Content starts

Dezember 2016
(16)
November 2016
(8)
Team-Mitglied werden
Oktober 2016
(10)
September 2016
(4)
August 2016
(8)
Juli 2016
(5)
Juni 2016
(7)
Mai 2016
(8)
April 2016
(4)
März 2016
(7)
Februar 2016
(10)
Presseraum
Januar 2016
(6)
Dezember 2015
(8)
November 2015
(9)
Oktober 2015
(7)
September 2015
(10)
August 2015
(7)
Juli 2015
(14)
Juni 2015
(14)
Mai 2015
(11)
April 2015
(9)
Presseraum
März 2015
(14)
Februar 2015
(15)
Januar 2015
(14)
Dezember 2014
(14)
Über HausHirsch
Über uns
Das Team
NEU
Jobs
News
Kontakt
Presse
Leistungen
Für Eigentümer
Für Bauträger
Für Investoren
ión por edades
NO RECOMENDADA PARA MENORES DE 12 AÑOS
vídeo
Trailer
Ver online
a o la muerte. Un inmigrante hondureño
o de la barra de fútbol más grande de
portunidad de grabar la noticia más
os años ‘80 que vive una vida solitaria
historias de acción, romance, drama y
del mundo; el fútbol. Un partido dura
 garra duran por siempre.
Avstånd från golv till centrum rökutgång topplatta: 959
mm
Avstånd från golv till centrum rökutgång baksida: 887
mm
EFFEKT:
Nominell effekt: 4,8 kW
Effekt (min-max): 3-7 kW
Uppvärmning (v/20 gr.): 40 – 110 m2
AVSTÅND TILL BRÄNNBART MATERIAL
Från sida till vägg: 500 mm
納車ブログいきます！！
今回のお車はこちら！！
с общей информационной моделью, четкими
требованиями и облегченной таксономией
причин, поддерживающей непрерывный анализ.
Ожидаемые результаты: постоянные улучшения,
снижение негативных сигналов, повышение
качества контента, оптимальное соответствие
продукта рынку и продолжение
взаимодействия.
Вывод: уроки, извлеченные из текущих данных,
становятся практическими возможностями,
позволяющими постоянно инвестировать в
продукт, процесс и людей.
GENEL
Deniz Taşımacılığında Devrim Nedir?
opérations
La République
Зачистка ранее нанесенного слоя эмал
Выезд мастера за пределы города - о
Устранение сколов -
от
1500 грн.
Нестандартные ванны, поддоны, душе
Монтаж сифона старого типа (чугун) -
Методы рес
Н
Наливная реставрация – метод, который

Content ends

REQUIRED ACTION
Copy nothing except the lines from the one with "с общей информационной моделью, четкими" through the end of the records; keep each exactly as it appears, first and last included.

RESPONSE
с общей информационной моделью, четкими
требованиями и облегченной таксономией
причин, поддерживающей непрерывный анализ.
Ожидаемые результаты: постоянные улучшения,
снижение негативных сигналов, повышение
качества контента, оптимальное соответствие
продукта рынку и продолжение
взаимодействия.
Вывод: уроки, извлеченные из текущих данных,
становятся практическими возможностями,
позволяющими постоянно инвестировать в
продукт, процесс и людей.
GENEL
Deniz Taşımacılığında Devrim Nedir?
opérations
La République
Зачистка ранее нанесенного слоя эмал
Выезд мастера за пределы города - о
Устранение сколов -
от
1500 грн.
Нестандартные ванны, поддоны, душе
Монтаж сифона старого типа (чугун) -
Методы рес
Н
Наливная реставрация – метод, который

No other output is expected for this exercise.